When stealing crypto, the malware applies additional defenses to protect its ongoing operation. “If the crypto-clipper is enabled in the configuration, Styx Stealer applies additional anti-debugging and analysis techniques. All checks are performed only once after the stealer is launched. The stealer includes a comprehensive list of process names associated with various debuggers and analysis software. It searches for and terminates these processes.”
Clever though this might be, the hackers slipped up, enabling Check Point to make the link to the known Agent Tesla threat actor. “During the debugging of Styx Stealer,” the team explains, “the developer made a fatal error and leaked data from his computer, which allowed CPR to obtain a large amount of intelligence, including the number of clients, profit information, nicknames, phone numbers, and email addresses, as well as similar data about the actor behind the Agent Tesla campaign.”

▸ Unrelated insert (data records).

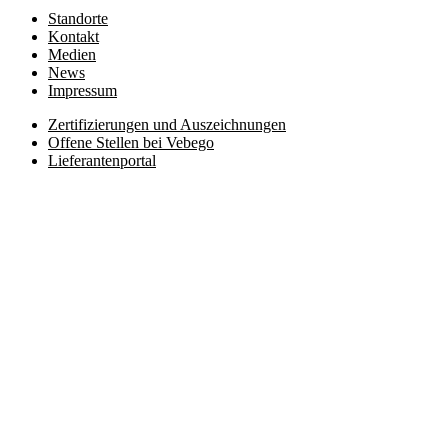
Standorte
Kontakt
Medien
News
Impressum
Zertifizierungen und Auszeichnungen
Offene Stellen bei Vebego
Lieferantenportal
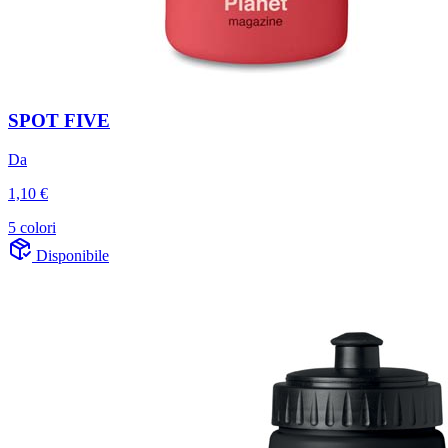
SPOT FIVE
Da
1,10 €
5 colori
Disponibile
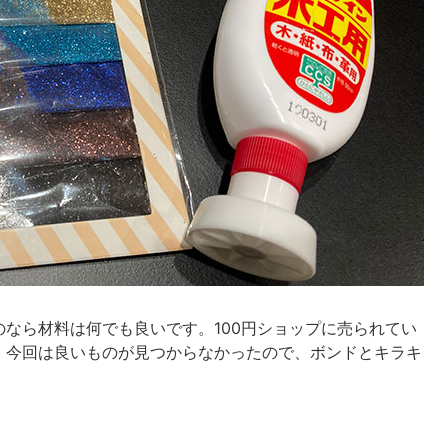
なら材料は何でも良いです。100円ショップに売られてい
。今回は良いものが見つからなかったので、ボンドとキラキ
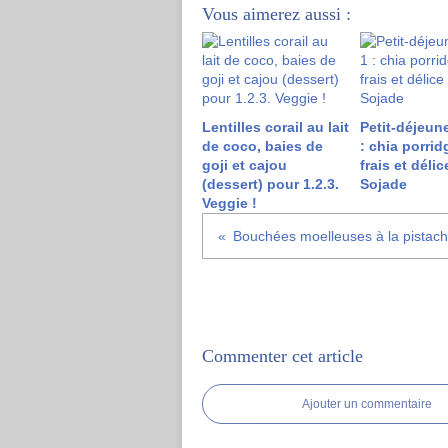
Vous aimerez aussi :
Lentilles corail au lait
Petit-déjeune
de coco, baies de
: chia porridg
goji et cajou
frais et délic
(dessert) pour 1.2.3.
Sojade
Veggie !
Bouchées moelleuses à la pistache
Commenter cet article
Ajouter un commentaire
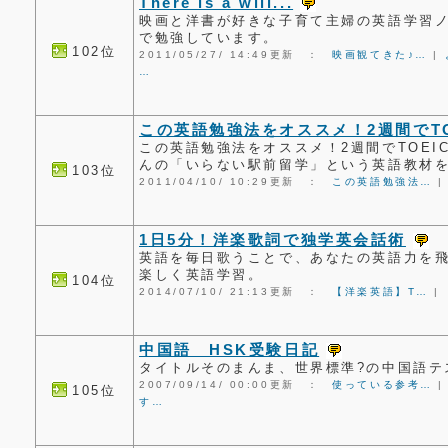
There is a will...
映画と洋書が好きな子育て主婦の英語学習ノ
で勉強しています。
102位
2011/05/27/ 14:49更新 ：
映画観てきた♪…
|
…
この英語勉強法をオススメ！2週間でTO
この英語勉強法をオススメ！2週間でTOEI
んの「いらない駅前留学」という英語教材
103位
2011/04/10/ 10:29更新 ：
この英語勉強法…
1日5分！洋楽歌詞で独学英会話術
英語を毎日歌うことで、あなたの英語力を飛
楽しく英語学習。
104位
2014/07/10/ 21:13更新 ：
【洋楽英語】T…
|
中国語 HSK受験日記
タイトルそのまんま、世界標準?の中国語テ
2007/09/14/ 00:00更新 ：
使っている参考…
105位
す…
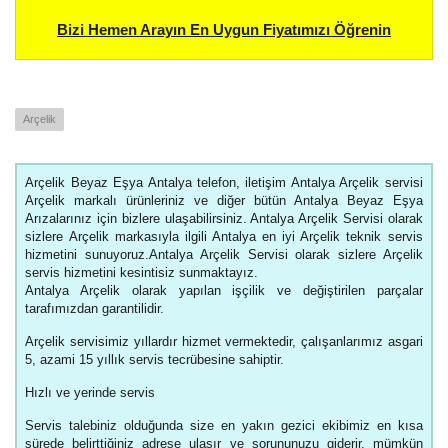
Bizi Hemen Arayın En Uygun Fiyatımızı Öğrenin
Arçelik
Arçelik Beyaz Eşya Antalya telefon, iletişim Antalya Arçelik servisi
Arçelik markalı ürünleriniz ve diğer bütün Antalya Beyaz Eşya
Arızalarınız için bizlere ulaşabilirsiniz. Antalya Arçelik Servisi olarak
sizlere Arçelik markasıyla ilgili Antalya en iyi Arçelik teknik servis
hizmetini sunuyoruz.Antalya Arçelik Servisi olarak sizlere Arçelik
servis hizmetini kesintisiz sunmaktayız.
Antalya Arçelik olarak yapılan işçilik ve değiştirilen parçalar
tarafımızdan garantilidir.
Arçelik servisimiz yıllardır hizmet vermektedir, çalışanlarımız asgari
5, azami 15 yıllık servis tecrübesine sahiptir.
Hızlı ve yerinde servis
Servis talebiniz olduğunda size en yakın gezici ekibimiz en kısa
sürede belirttiğiniz adrese ulaşır ve sorununuzu giderir. mümkün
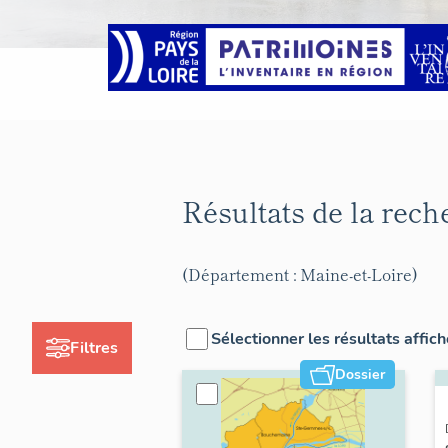
Résultats de la rec
(Département : Maine-et-Loire)
Sélectionner les résultats affic
Filtres
Dossier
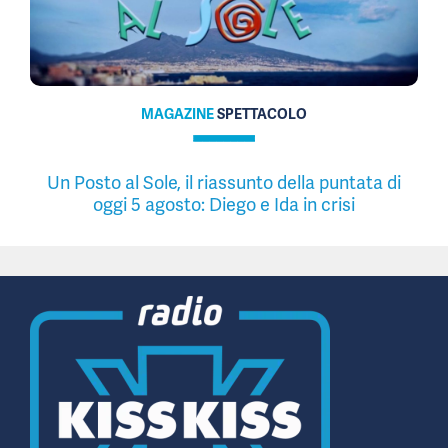
MAGAZINE
SPETTACOLO
Un Posto al Sole, il riassunto della puntata di
oggi 5 agosto: Diego e Ida in crisi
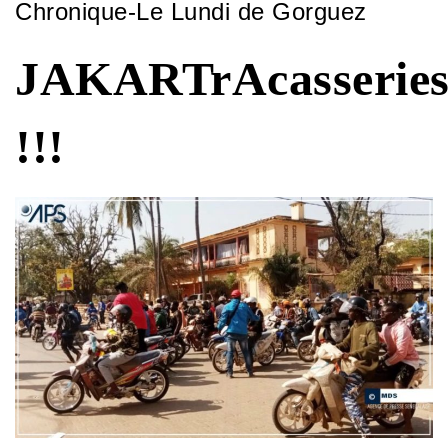
Chronique-Le Lundi de Gorguez
JAKARTrAcasserie
!!!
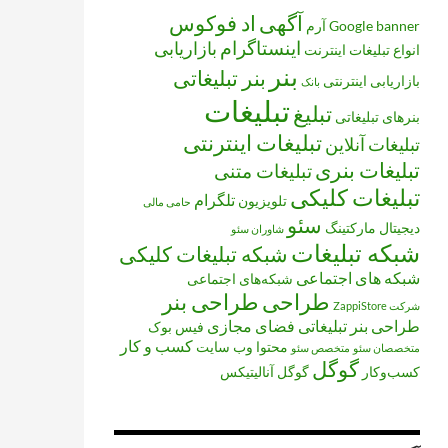
آگهی
اد فوکوس
banner
Google
آرم
اینستاگرام
بازاریابی
انواع تبلیغات
اینترنت
بنر
بنر تبلیغاتی
بازاریابی اینترنتی
بانک
تبلیغات
تبلیغ
بنرهای تبلیغاتی
تبلیغات اینترنتی
تبلیغات آنلاین
تبلیغات بنری
تبلیغات متنی
تبلیغات کلیکی
تلگرام
تلویزیون
حامی مالی
سئو
دیجیتال مارکتینگ
شاوران سئو
شبکه تبلیغات
شبکه تبلیغات کلیکی
شبکه های اجتماعی
شبکه‌های اجتماعی
طراحی
طراحی بنر
شرکت ZappiStore
طراحی بنر تبلیغاتی
فضای مجازی
فیس بوک
کسب و کار
محتوا
وب سایت
متخصصان سئو
متخصص سئو
گوگل
کسب‌وکار
گوگل آنالیتیکس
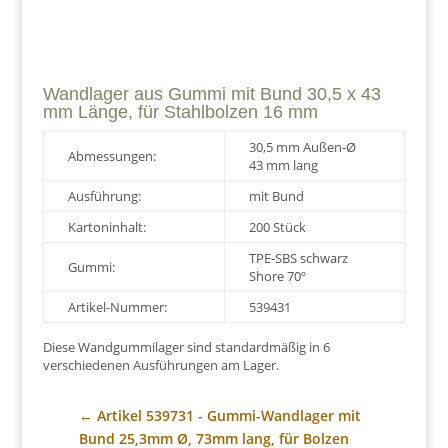
Wandlager aus Gummi mit Bund 30,5 x 43
mm Länge, für Stahlbolzen 16 mm
30,5 mm Außen-Ø
Abmessungen:
43 mm lang
Ausführung:
mit Bund
Kartoninhalt:
200 Stück
TPE-SBS schwarz
Gummi:
Shore 70º
Artikel-Nummer:
539431
Diese Wandgummilager sind standardmäßig in 6
verschiedenen Ausführungen am Lager.
←
Artikel 539731 - Gummi-Wandlager mit
Bund 25,3mm Ø, 73mm lang, für Bolzen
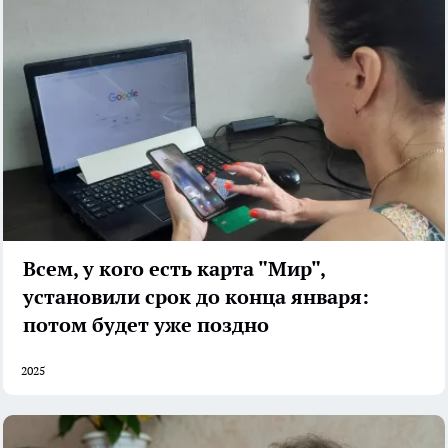
Всем, у кого есть карта "Мир",
установили срок до конца января:
потом будет уже поздно
2025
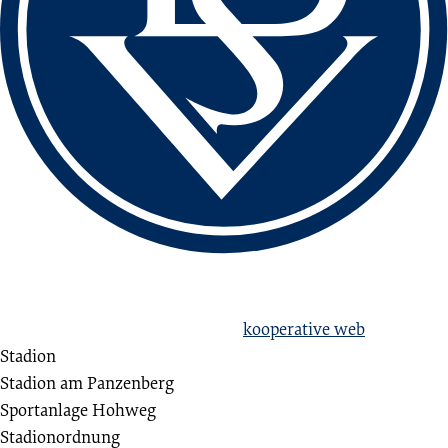
love football
hate racism!
Erstellt aus Liebe zum Sport von
kooperative web
Stadion
Stadion am Panzenberg
Sportanlage Hohweg
Stadionordnung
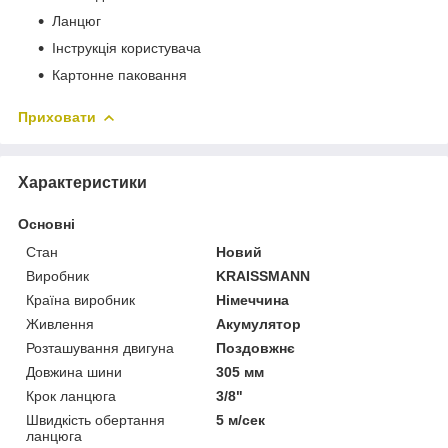
Ланцюг
Інструкція користувача
Картонне паковання
Приховати
Характеристики
Основні
Стан
Новий
Виробник
KRAISSMANN
Країна виробник
Німеччина
Живлення
Акумулятор
Розташування двигуна
Поздовжнє
Довжина шини
305 мм
Крок ланцюга
3/8"
Швидкість обертання
5 м/сек
ланцюга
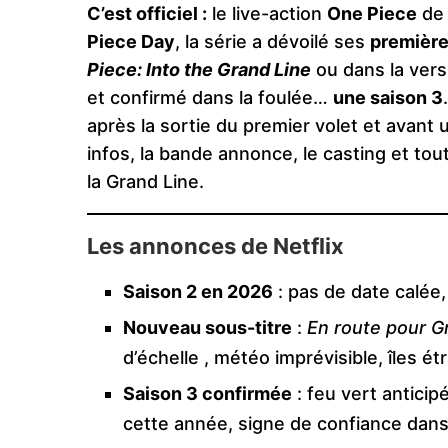
C’est officiel :
le live-action
One Piece
de 
Piece Day
, la série a dévoilé ses
première
Piece: Into the Grand Line
ou dans la vers
et confirmé dans la foulée…
une saison 3
après la sortie du premier volet et avant
infos, la bande annonce, le casting et tout
la Grand Line.
Les annonces de Netflix
Saison 2 en 2026
: pas de date calée,
Nouveau sous-titre
:
En route pour G
d’échelle , météo imprévisible, îles é
Saison 3 confirmée
: feu vert anticip
cette année, signe de confiance dans 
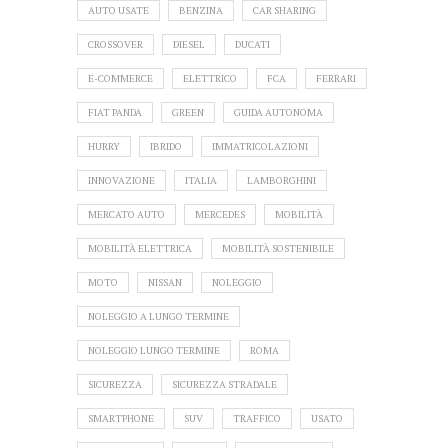
AUTO USATE
BENZINA
CAR SHARING
CROSSOVER
DIESEL
DUCATI
E-COMMERCE
ELETTRICO
FCA
FERRARI
FIAT PANDA
GREEN
GUIDA AUTONOMA
HURRY
IBRIDO
IMMATRICOLAZIONI
INNOVAZIONE
ITALIA
LAMBORGHINI
MERCATO AUTO
MERCEDES
MOBILITÀ
MOBILITÀ ELETTRICA
MOBILITÀ SOSTENIBILE
MOTO
NISSAN
NOLEGGIO
NOLEGGIO A LUNGO TERMINE
NOLEGGIO LUNGO TERMINE
ROMA
SICUREZZA
SICUREZZA STRADALE
SMARTPHONE
SUV
TRAFFICO
USATO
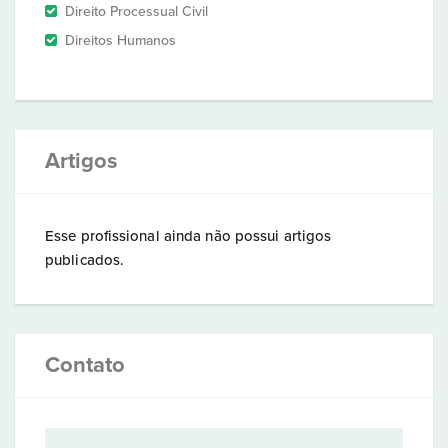
Direito Processual Civil
Direitos Humanos
Artigos
Esse profissional ainda não possui artigos
publicados.
Contato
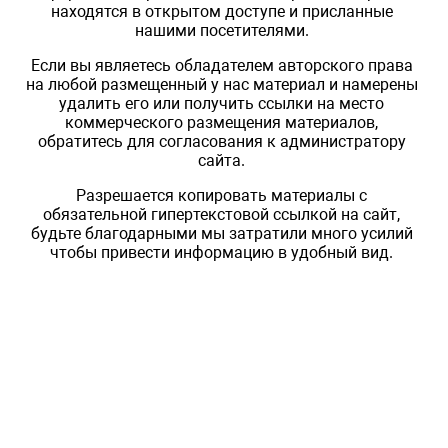
находятся в открытом доступе и присланные
нашими посетителями.
Если вы являетесь обладателем авторского права
на любой размещенный у нас материал и намерены
удалить его или получить ссылки на место
коммерческого размещения материалов,
обратитесь для согласования к администратору
сайта.
Разрешается копировать материалы с
обязательной гипертекстовой ссылкой на сайт,
будьте благодарными мы затратили много усилий
чтобы привести информацию в удобный вид.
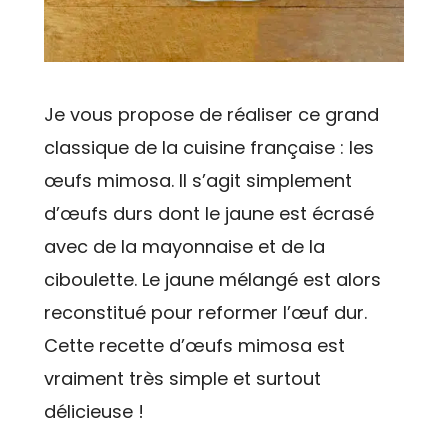
Je vous propose de réaliser ce grand
classique de la cuisine française : les
œufs mimosa. Il s’agit simplement
d’œufs durs dont le jaune est écrasé
avec de la mayonnaise et de la
ciboulette. Le jaune mélangé est alors
reconstitué pour reformer l’œuf dur.
Cette recette d’œufs mimosa est
vraiment très simple et surtout
délicieuse !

Check Point’s investigation also identified target industries and geographies, where the attacker harvested credentials as well as Telegram chats, malware sales and contact information in Turkey, Spain and Nigeria—the latter being the home of Fucosreal. It remains unclear which locations link back to the threat actor itself, albeit online identities were tracked down. All the various threads pulled and breadcrumbs followed by Check Point are laid out in detail in its report, including an analysis of the choreography of a Styx Stealer malware sale and subsequent support.
“In the shadowy world of cybercrime,” Check Point says, “even the most cunning hackers can make blunders that expose their operations… The attacks we detected were intercepted at an early stage by Check Point’s Threat Emulation, preventing Styx Stealer from being loaded onto customers’ computers. Unfortunately, we do not have full visibility into how many users were actually attacked globally.”
Check Point’s message is clear. Make sure you keep Windows up-to-date, especially if you have a crypto wallet or trade any form of cryptocurrency on your PC. This new malware is usually distributed by malicious links and attachments in emails and messages—so the usual rules apply to ignoring all such temptations.